Let \(C \) equal the matrix that represents \(L_C \text{,}\) \(e_j \) the \(j\)th standard basis vector (the column of the identity indexed with \(j \)), and partition
\begin{equation*} C = \left( \begin{array}{c | c | c | c} c_0 \amp c_1 \amp \cdots \amp c_{n-1} \end{array} \right) and B = \left( \begin{array}{c | c | c | c} b_0 \amp b_1 \amp \cdots \amp b_{n-1} \end{array} \right) . \end{equation*}Then we know that
\begin{equation*} c_j = L_A( L_B( e_j ) ) = A( B e_j ) = A b_j. \end{equation*}Remembering how matrix-vector multiplication is computed, this means that
\begin{equation*} \gamma_{i,j} = \sum_{p=0}^{k-1} \alpha_{i,p} \beta_{p,j} \end{equation*}(the dot product of the row of \(A \) indexed with \(i \) and the column of \(B \) indexed with \(j \)).
Relevance
Essentially every algorithm in linear algebra (and discussed in ALAFF) can be described as a sequence of matrix-matrix multiplications. Hence, understanding how to look at matrix-matrix multiplication in different ways is of utmost importance.
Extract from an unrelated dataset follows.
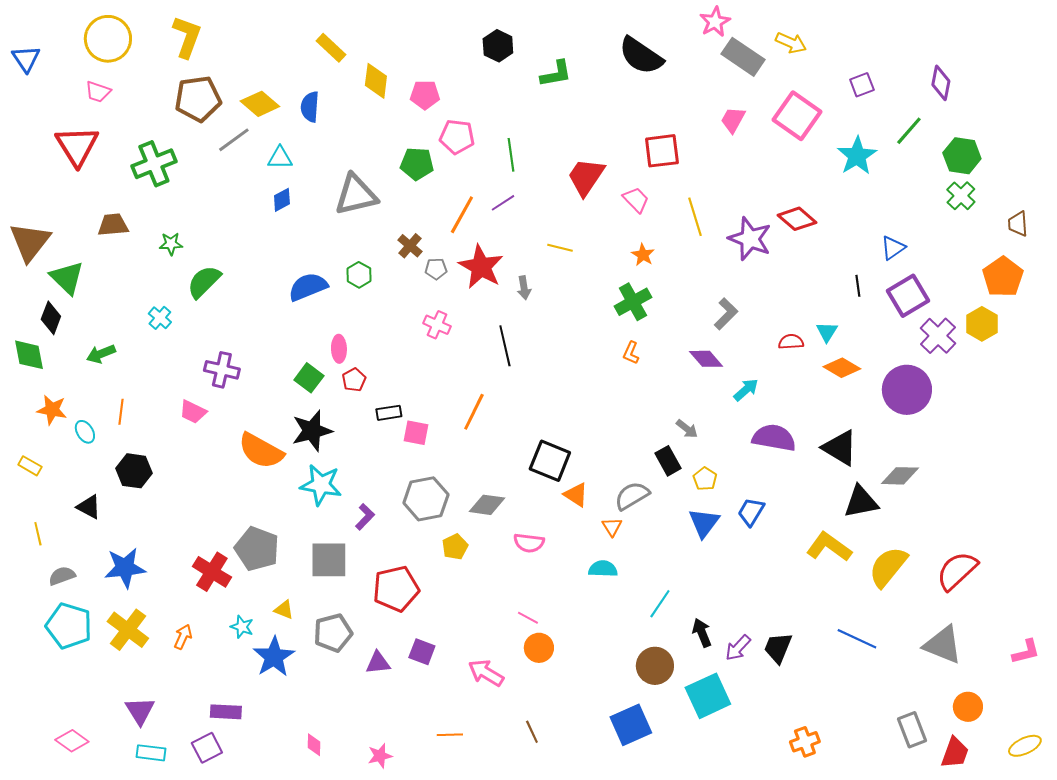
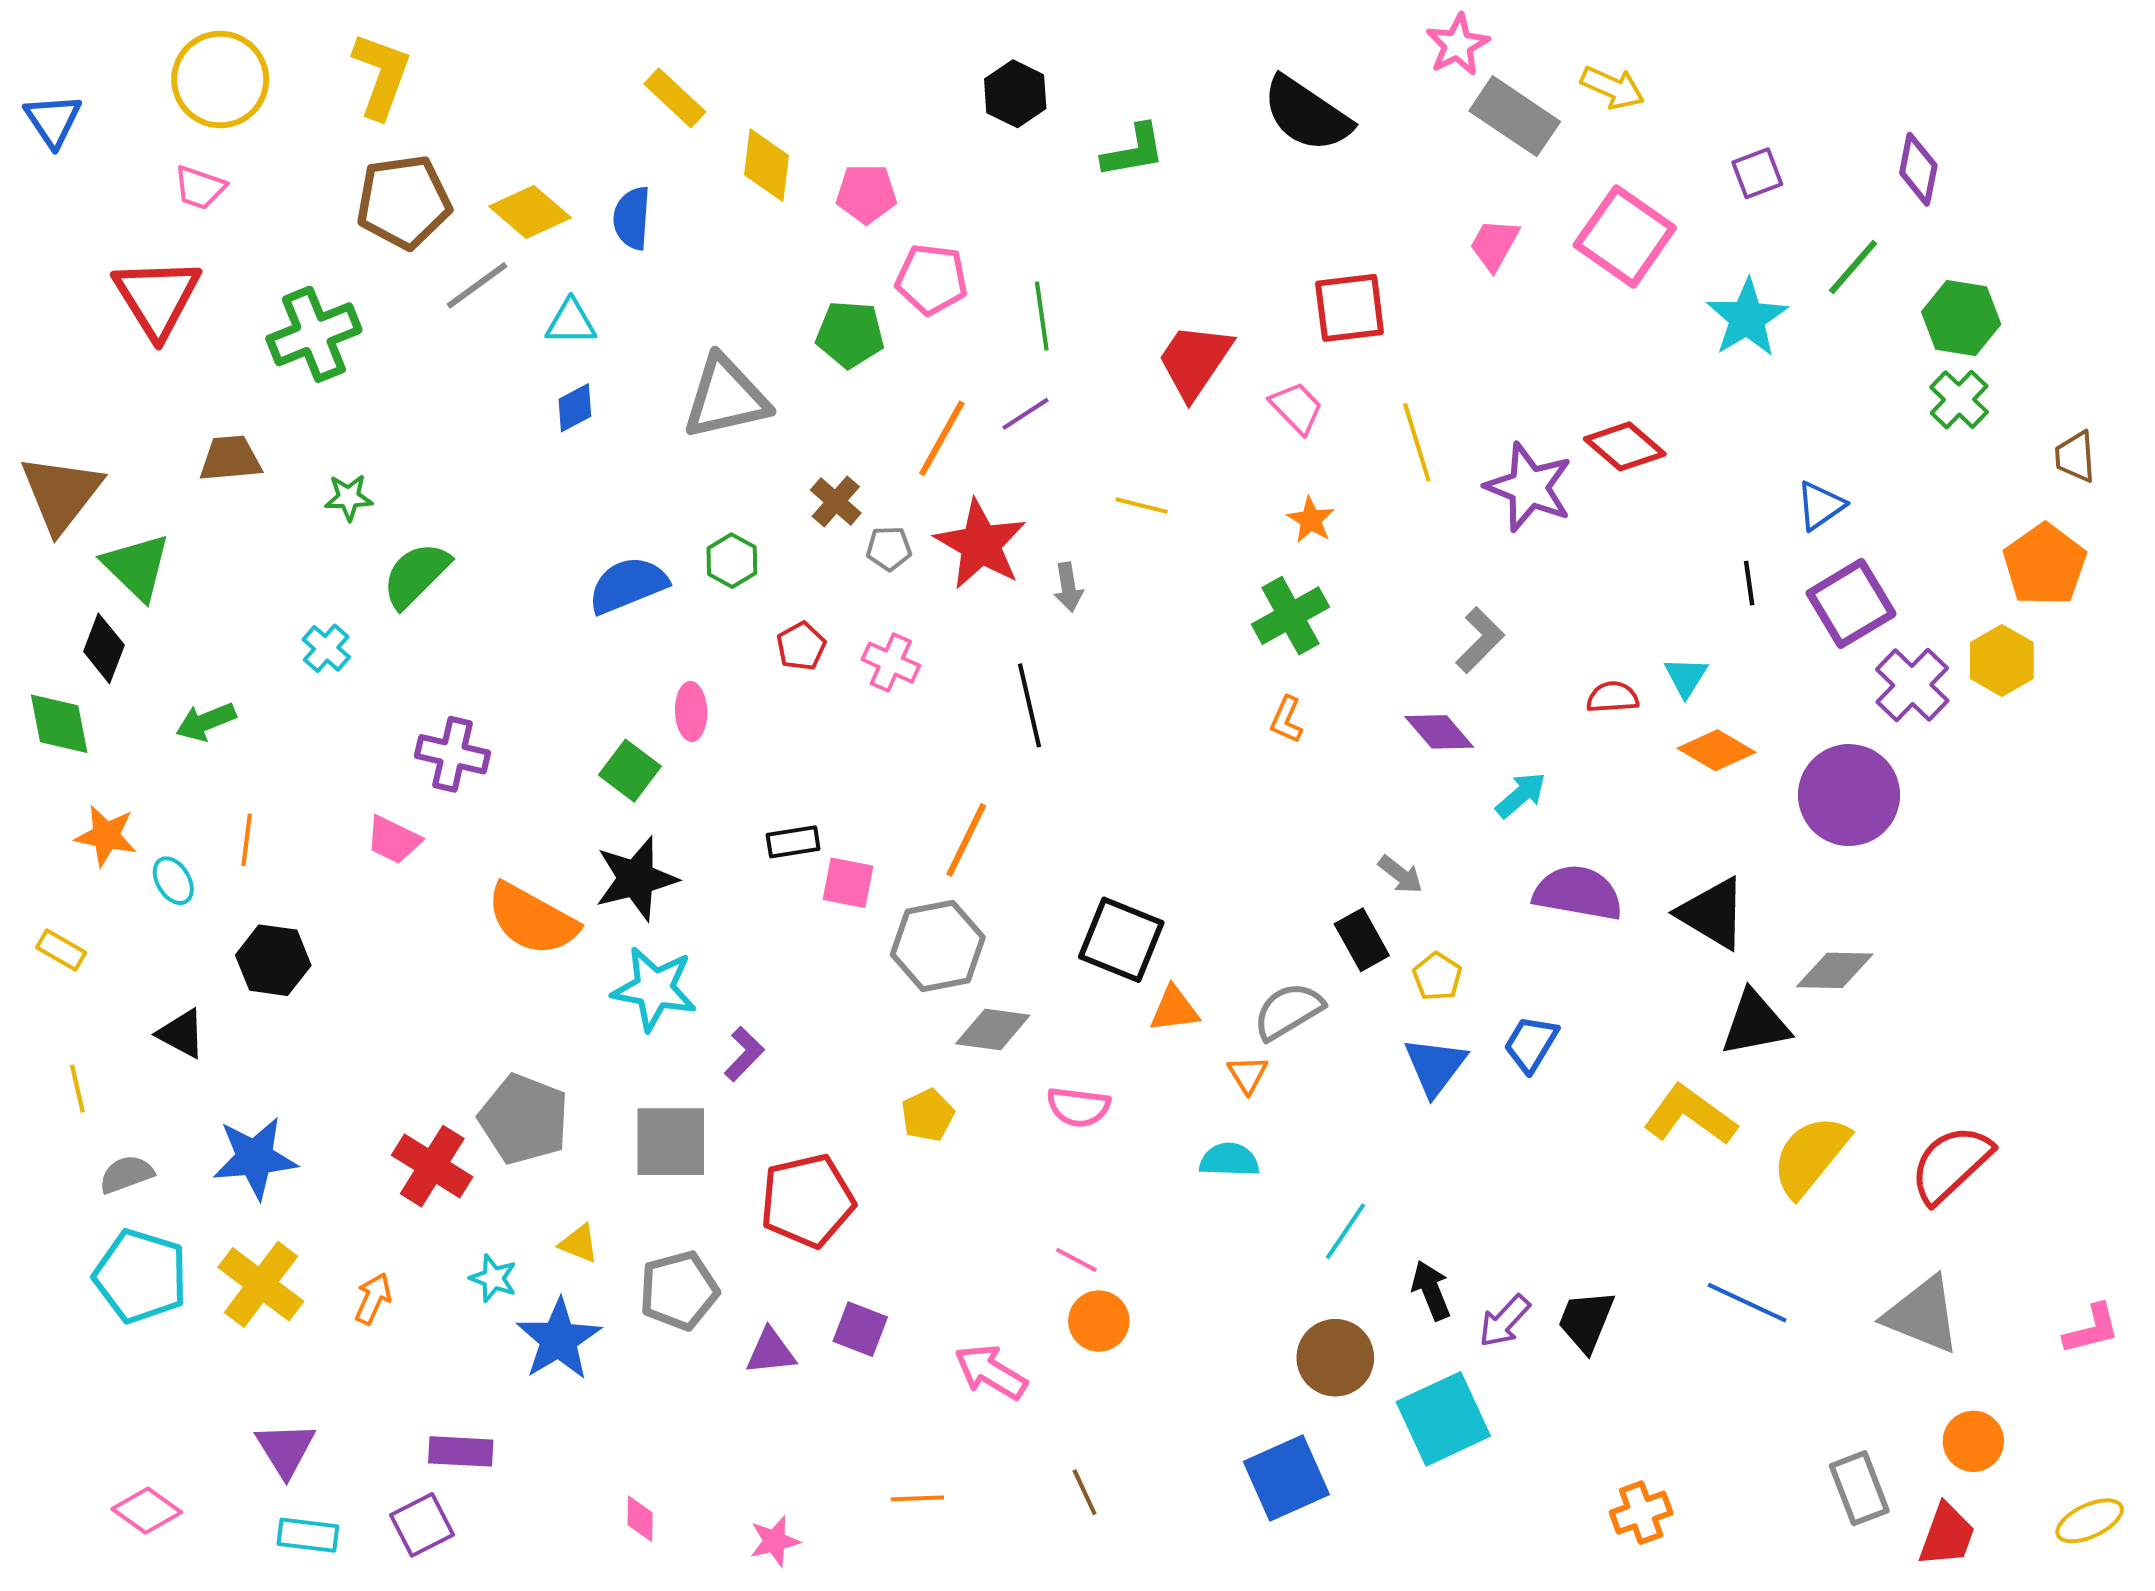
red pentagon: (354, 380) -> (801, 646), moved
orange triangle: (576, 495) -> (1174, 1009), turned -40
gray hexagon: (426, 499) -> (938, 946), moved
One way is the way you were likely first introduced to matrix-matrix multiplication, where each element of \(C \) is computed via a dot product of the appropriate row of \(A \) with the appropriate column of \(B \text{.}\) Another is to compute columns of \(C \) as the product of \(A \) times the corresponding column of \(B \text{.}\) More generally, understanding how to multiply partitioned matrices is of central importance to the elegant, practical derivation and presentation of algorithms.
Resources
A learner who deduces from this exercise that they need a refresher may wish to spend some time with Week 4 and Week 5 of LAFF.